Well I think I'm in denial knowing that soon its going to be time to call it quits for the year. Ive been fishing heavily for probably the last 15 years but most of that time was spent fishing for smallies. Over the last few years I've only been targeting flatheads. I spent one or two years going out a couple times a week by myself to different spots and not catching a thing or catching channel cats, but over time Ive tweaked my technique and managed to start catching some decent flatheads. Ive caught 2 around 40 pounds give or take and 2 around 20-25 and a number of smaller ones. I know you want to look for deep holes and all different kinds of structure for them to hide in. I know that they come out at night and move to shallow water to feed yadda yadda. I usually target 3 different creeks and when I do go out, I only target the spots like I described earlier (deep holes with structure). Next year I want to try to switch it up a bit. Do any of you guys target them any differently? I usually wont fish for them until about early-mid may once it consistently stays warm. I know they take a while to spawn around late July-August. I assume after winter and before they spawn they are probably looking to eat. What are some of your opinions on the best time of the year to catch them? Post spawn, are they pretty tough to catch like bass? I know the males guard the nest but are the females tough to catch? I know bends in creeks and feeder creek are decent spots to target as well. Does anyone ever fish in or around rapids? Like I said I pretty much only fish creeks (cant afford a boat to fish in rivers). I guess my questions are mostly aimed at guys that fish creeks pretty heavily. Besides all of the picture perfect spots, does anyone have anyone have a different strategy depending on what time of the year ect? Sorry for the long first post.

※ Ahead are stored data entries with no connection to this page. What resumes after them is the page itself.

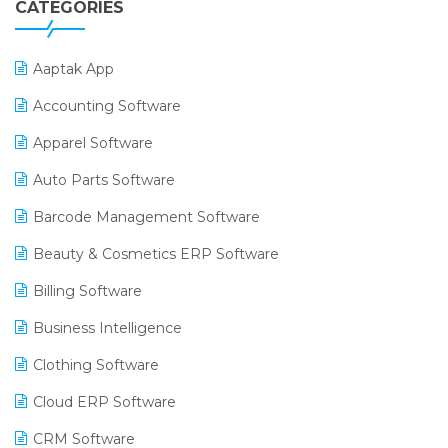
CATEGORIES
Aaptak App
Accounting Software
Apparel Software
Auto Parts Software
Barcode Management Software
Beauty & Cosmetics ERP Software
Billing Software
Business Intelligence
Clothing Software
Cloud ERP Software
CRM Software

I have no problem going out and getting skunked as long as I learn something and before I found OGF I was already planning on spending a lot of fishless nights next year trying to fish new to me features of creeks. But now that Im stuck inside, and I have this community to turn to I just thought Id ask since Im going to be really bored for the next coming months. Thanks in advance everyone.


----------



## Fisherman 3234 (Sep 8, 2008)

If you got 40 lb Flatheads out of a creek, keep doing what your doing.


----------



## MIGHTY (Sep 21, 2013)

I hear ya, Im right down the road from Lancaster (I live in Pickerington). My problem is, work and school takes up a lot of my time. I only have a couple "honey holes" where I can sneak out to during the week in the summer months that are close by. My 2 biggest fish were caught out of the same hole this summer. I only fished it probably 6 times because I didn't want to put too much pressure on it. I was just bored and I guess I was just wondering if anyone has had and luck in spots that were "out of the ordinary" for these fish. No matter what time of the year it is, I always go to my deep holes with structure. Im just curious to know if at certain times of the year do these fish act differently and is it better to pass up to deep holes for something else? Im terrible with computers and don't have a smart phone but maybe eventually Ill get some pictures posted up of the big ones Ive caught. like I said they were around 40 give or take. Could've been 34 could've been 43. Im definitely going to invest in a scale this winter. Either way, they were huge for me. Just out of curiosity fisherman, what did the one in your avatar weigh?


----------



## Nats2Bucks (Oct 8, 2013)

Hey MIGHTY, I live out your way, right at the pickerington/Reynoldsburg border and I love hooking up with catfish too. I've fished in a creek maybe twice in my life. I'm from DC originally, and our water is a lot bigger. I'd love to go out with you and see how to fish creeks, because I am totally lost LoL


----------



## Fisherman 3234 (Sep 8, 2008)

If you have a spot around central Ohio where you are catching 25+ lb Flatheads out of a creek make sure to keep it *QUIET*. Catching that big of Flatheads out of a small creek can be a pretty rare event especially if they are far from a major river. The smaller the flow, the smaller of numbers of big fish. There are plenty of people out there who will clean out an entire stretch of a small creek or river for whatever reason. If you put the pictures of fish online, make sure there are no identifying landmarks or signs, people usually can figure things out pretty well. If you like catching big Flattys consistently in a certain area, definitely Catch and Release. The fish in my avatar was 40" in length, weight wise which I'm estimating was between 34-37lbs.


----------



## MIGHTY (Sep 21, 2013)

I hear ya loud and clear. Always have been and always will be a catch and release guy. I'm very picky about taking people fishing with me. I learned the hard way some time ago about watching what I say, which is pretty much why I haven't mentioned any names of where I fish or anything like that. I know the ropes. Nats2bucks, I'd say Im done going out for the year, time to buckle down with school. Keep in touch with me and maybe we'll run into each other sometime and get to know one another.


----------



## Fisherman 3234 (Sep 8, 2008)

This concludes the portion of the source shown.